- Try it
Reproduce every entry word for word.

[Saved entries]

________________________________________

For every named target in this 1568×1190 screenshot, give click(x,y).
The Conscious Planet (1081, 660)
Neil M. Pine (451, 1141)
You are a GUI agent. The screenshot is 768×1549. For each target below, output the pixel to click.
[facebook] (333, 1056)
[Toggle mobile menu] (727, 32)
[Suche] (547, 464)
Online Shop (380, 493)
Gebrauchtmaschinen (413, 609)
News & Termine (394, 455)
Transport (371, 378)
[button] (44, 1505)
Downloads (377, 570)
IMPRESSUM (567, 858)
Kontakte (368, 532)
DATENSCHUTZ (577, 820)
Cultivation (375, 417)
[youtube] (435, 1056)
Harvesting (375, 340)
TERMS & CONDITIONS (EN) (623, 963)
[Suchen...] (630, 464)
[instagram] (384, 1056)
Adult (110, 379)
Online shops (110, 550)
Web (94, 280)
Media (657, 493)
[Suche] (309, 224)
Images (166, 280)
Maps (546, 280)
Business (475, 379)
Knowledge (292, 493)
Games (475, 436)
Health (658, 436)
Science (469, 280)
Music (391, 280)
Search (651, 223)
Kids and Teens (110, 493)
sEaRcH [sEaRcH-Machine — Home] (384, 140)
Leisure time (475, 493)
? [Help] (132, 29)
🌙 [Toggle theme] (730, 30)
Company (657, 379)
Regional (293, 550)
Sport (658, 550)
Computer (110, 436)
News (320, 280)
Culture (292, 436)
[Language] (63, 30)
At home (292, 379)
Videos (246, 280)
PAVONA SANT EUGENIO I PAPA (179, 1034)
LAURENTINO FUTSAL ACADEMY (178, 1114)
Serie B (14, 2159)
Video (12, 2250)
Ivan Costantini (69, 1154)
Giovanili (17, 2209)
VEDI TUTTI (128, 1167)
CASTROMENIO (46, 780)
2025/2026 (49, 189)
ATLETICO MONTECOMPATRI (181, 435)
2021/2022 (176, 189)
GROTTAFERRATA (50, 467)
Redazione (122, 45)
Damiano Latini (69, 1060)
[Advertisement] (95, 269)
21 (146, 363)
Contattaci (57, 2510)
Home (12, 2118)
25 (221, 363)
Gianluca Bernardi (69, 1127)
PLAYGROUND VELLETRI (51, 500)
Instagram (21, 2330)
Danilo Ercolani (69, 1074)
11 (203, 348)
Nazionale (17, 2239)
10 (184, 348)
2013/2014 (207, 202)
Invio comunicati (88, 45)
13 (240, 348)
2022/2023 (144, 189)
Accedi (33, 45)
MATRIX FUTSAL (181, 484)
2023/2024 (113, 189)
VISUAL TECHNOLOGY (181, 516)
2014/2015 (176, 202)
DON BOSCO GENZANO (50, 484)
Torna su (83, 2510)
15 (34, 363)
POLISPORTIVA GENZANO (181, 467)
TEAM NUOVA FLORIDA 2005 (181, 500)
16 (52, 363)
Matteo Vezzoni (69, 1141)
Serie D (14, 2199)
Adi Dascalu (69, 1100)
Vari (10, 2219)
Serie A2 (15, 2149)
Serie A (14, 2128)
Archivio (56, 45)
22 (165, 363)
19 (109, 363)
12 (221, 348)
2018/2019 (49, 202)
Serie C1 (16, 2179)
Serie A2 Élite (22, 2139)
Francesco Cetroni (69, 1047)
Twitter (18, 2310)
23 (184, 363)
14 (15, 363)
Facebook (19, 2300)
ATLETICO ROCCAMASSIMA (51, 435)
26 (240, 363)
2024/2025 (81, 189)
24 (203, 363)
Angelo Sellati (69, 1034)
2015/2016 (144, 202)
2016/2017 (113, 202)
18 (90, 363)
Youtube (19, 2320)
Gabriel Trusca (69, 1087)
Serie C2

________________________________________

- Expected answer
For every named target in this 1568×1190 screenshot, give click(x,y).
The Conscious Planet (1081, 660)
Neil M. Pine (451, 1141)
You are a GUI agent. The screenshot is 768×1549. For each target below, output the pixel to click.
[facebook] (333, 1056)
[Toggle mobile menu] (727, 32)
[Suche] (547, 464)
Online Shop (380, 493)
Gebrauchtmaschinen (413, 609)
News & Termine (394, 455)
Transport (371, 378)
[button] (44, 1505)
Downloads (377, 570)
IMPRESSUM (567, 858)
Kontakte (368, 532)
DATENSCHUTZ (577, 820)
Cultivation (375, 417)
[youtube] (435, 1056)
Harvesting (375, 340)
TERMS & CONDITIONS (EN) (623, 963)
[Suchen...] (630, 464)
[instagram] (384, 1056)
Adult (110, 379)
Online shops (110, 550)
Web (94, 280)
Media (657, 493)
[Suche] (309, 224)
Images (166, 280)
Maps (546, 280)
Business (475, 379)
Knowledge (292, 493)
Games (475, 436)
Health (658, 436)
Science (469, 280)
Music (391, 280)
Search (651, 223)
Kids and Teens (110, 493)
sEaRcH [sEaRcH-Machine — Home] (384, 140)
Leisure time (475, 493)
? [Help] (132, 29)
🌙 [Toggle theme] (730, 30)
Company (657, 379)
Regional (293, 550)
Sport (658, 550)
Computer (110, 436)
News (320, 280)
Culture (292, 436)
[Language] (63, 30)
At home (292, 379)
Videos (246, 280)
PAVONA SANT EUGENIO I PAPA (179, 1034)
LAURENTINO FUTSAL ACADEMY (178, 1114)
Serie B (14, 2159)
Video (12, 2250)
Ivan Costantini (69, 1154)
Giovanili (17, 2209)
VEDI TUTTI (128, 1167)
CASTROMENIO (46, 780)
2025/2026 (49, 189)
ATLETICO MONTECOMPATRI (181, 435)
2021/2022 (176, 189)
GROTTAFERRATA (50, 467)
Redazione (122, 45)
Damiano Latini (69, 1060)
[Advertisement] (95, 269)
21 (146, 363)
Contattaci (57, 2510)
Home (12, 2118)
25 (221, 363)
Gianluca Bernardi (69, 1127)
PLAYGROUND VELLETRI (51, 500)
Instagram (21, 2330)
Danilo Ercolani (69, 1074)
11 (203, 348)
Nazionale (17, 2239)
10 (184, 348)
2013/2014 (207, 202)
Invio comunicati (88, 45)
13 (240, 348)
2022/2023 (144, 189)
Accedi (33, 45)
MATRIX FUTSAL (181, 484)
2023/2024 (113, 189)
VISUAL TECHNOLOGY (181, 516)
2014/2015 (176, 202)
DON BOSCO GENZANO (50, 484)
Torna su (83, 2510)
15 (34, 363)
POLISPORTIVA GENZANO (181, 467)
TEAM NUOVA FLORIDA 2005 (181, 500)
16 (52, 363)
Matteo Vezzoni (69, 1141)
Serie D (14, 2199)
Adi Dascalu (69, 1100)
Vari (10, 2219)
Serie A2 (15, 2149)
Serie A (14, 2128)
Archivio (56, 45)
22 (165, 363)
19 (109, 363)
12 (221, 348)
2018/2019 (49, 202)
Serie C1 (16, 2179)
Serie A2 Élite (22, 2139)
Francesco Cetroni (69, 1047)
Twitter (18, 2310)
23 (184, 363)
14 (15, 363)
Facebook (19, 2300)
ATLETICO ROCCAMASSIMA (51, 435)
26 (240, 363)
2024/2025 (81, 189)
24 (203, 363)
Angelo Sellati (69, 1034)
2015/2016 (144, 202)
2016/2017 (113, 202)
18 (90, 363)
Youtube (19, 2320)
Gabriel Trusca (69, 1087)
Serie C2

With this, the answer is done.